Seminar by Dr Louise Parr-Brownlie:Correcting abnormal motor thalamus activity in parkinsonian rats improves movements
Brain Mechanisms for Behaviour Unit (Arbuthnott Unit) would like to invite you to a seminar by Dr Louise Parr-Brownlie.
DATE: Thursday, December 18th, 2014
TIME: 15:00 – 16:00
VENUE: D015 Meeting Room, Level D, Lab 1
SPEAKER: Louise Parr-Brownlie, Ph.D.
Department of Anatomy, University of Otago, New Zealand
TITLE: Correcting abnormal motor thalamus activity in parkinsonian rats improves movements
Motor thalamus (Mthal) is a key node in the cortico-basal ganglia (BG) loop that controls complex, cognitive aspects of movement. In Parkinson’s disease (PD), profound changes in neuronal activity occur in BG nuclei and cortex and because Mthal is located between these two structures, altered Mthal activity has been assumed to underlie PD motor deficits. We investigated if changes in Mthal activity underlie impaired movements in PD-model rats and then examined if normalising Mthal activity restores movements. We recorded Mthal neuronal firing rate and pattern in control and 6-hydroxydopamine lesioned rats during reach-to-grasp movements. Mthal firing rate in control rats was modulated in a temporally precise pattern during reaching, with a peak at the time of reach-end and troughs just before and after it. Low threshold calcium spike (LTS) events were rare, but also decreased in incidence just after reach-end. The inhibitory modulations in firing rate and LTS events were abolished in PD-model rats. To determine if movements can be restored by normalising Mthal neural activity in PD-model rats, and to assess a potential therapy, we stimulated the Mthal using a physiological pattern previously recorded in the Mthal of a control rat during reaching.
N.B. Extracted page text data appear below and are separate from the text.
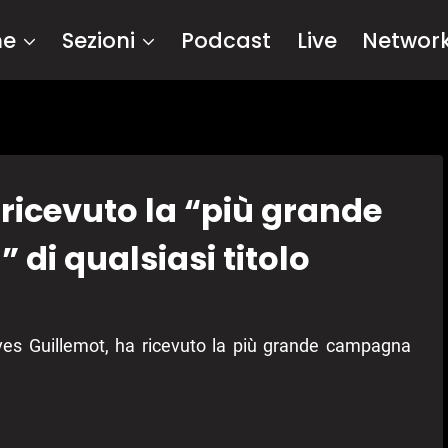
me
Sezioni
Podcast
Live
Networ
ricevuto la “più grande
i qualsiasi titolo
ves Guillemot, ha ricevuto la più grande campagna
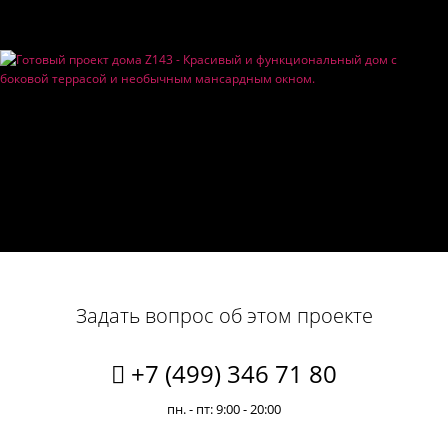
Задать вопрос об этом проекте
+7 (499) 346 71 80
пн. - пт: 9:00 - 20:00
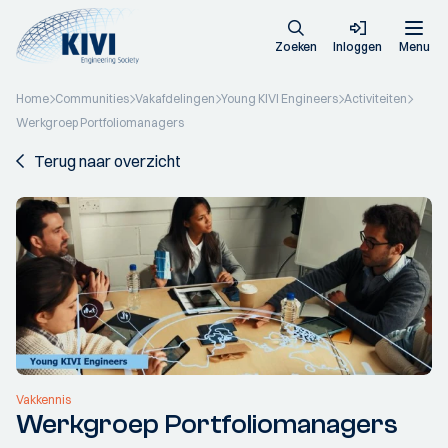
Zoeken
Inloggen
Menu
Home
Communities
Vakafdelingen
Young KIVI Engineers
Activiteiten
Werkgroep Portfoliomanagers
Terug naar overzicht
Vakkennis
Werkgroep Portfoliomanagers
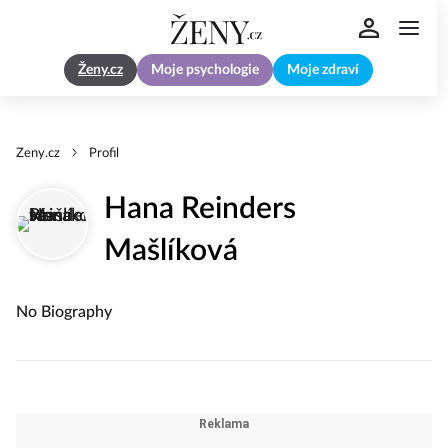
Ženy.cz
Moje psychologie
Moje zdraví
Zeny.cz
Profil
Hana Reinders
Mašlíková
No Biography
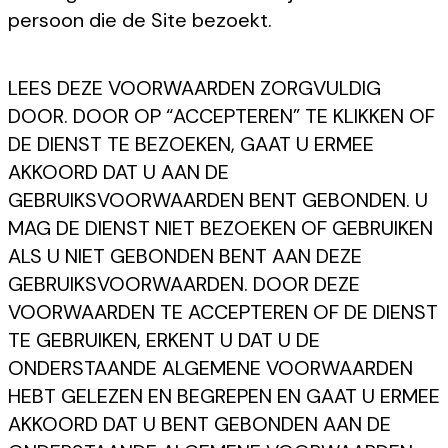
persoon die de Site bezoekt.
LEES DEZE VOORWAARDEN ZORGVULDIG
DOOR. DOOR OP “ACCEPTEREN” TE KLIKKEN OF
DE DIENST TE BEZOEKEN, GAAT U ERMEE
AKKOORD DAT U AAN DE
GEBRUIKSVOORWAARDEN BENT GEBONDEN. U
MAG DE DIENST NIET BEZOEKEN OF GEBRUIKEN
ALS U NIET GEBONDEN BENT AAN DEZE
GEBRUIKSVOORWAARDEN. DOOR DEZE
VOORWAARDEN TE ACCEPTEREN OF DE DIENST
TE GEBRUIKEN, ERKENT U DAT U DE
ONDERSTAANDE ALGEMENE VOORWAARDEN
HEBT GELEZEN EN BEGREPEN EN GAAT U ERMEE
AKKOORD DAT U BENT GEBONDEN AAN DE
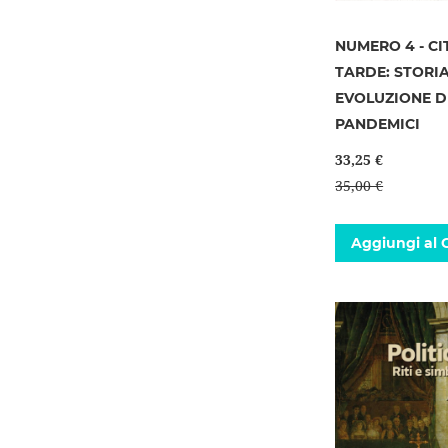
NUMERO 4 - CI
TARDE: STORI
EVOLUZIONE D
PANDEMICI
33,25 €
35,00 €
Aggiungi al C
For this, glutamatergic Mthal neurons were selectively transduced with channelrhodopsin-2 by injecting a lentiviral vector (CaMKII-ChR2(H134R)-mCherry) and activated using blue light. Rats performed the reaching task in acute parkinsonian (0.03-0.07 mg/kg haloperidol, s.c.) or control (vehicle injection) conditions and reaching performance was recorded before, during and after optogenetic stimulation. Control rats executed >30 reaches/min, which was unaffected by any of the stimulation patterns. PD-model rats displayed marked akinesia (<4 reaches/min), which was significantly improved by optogenetically stimulating with the physiological reaching pattern, whereas tonic patterns (130 Hz and 6.2 Hz, a rate control for the reach pattern) failed to improve reaching performance. These data confirm that nigrostriatal dopamine depletion is accompanied by specific deficits in movement-related Mthal activity, which is likely to impair motor programme development in the motor cortex in PD. In addition, correcting this pathophysiology significantly improves movements, confirming that the Mthal may be an effective site to treat non-tremor motor symptoms, but the pattern of stimulation is critical.
Funding from Health Research Council and the Neurological Foundation of New Zealand.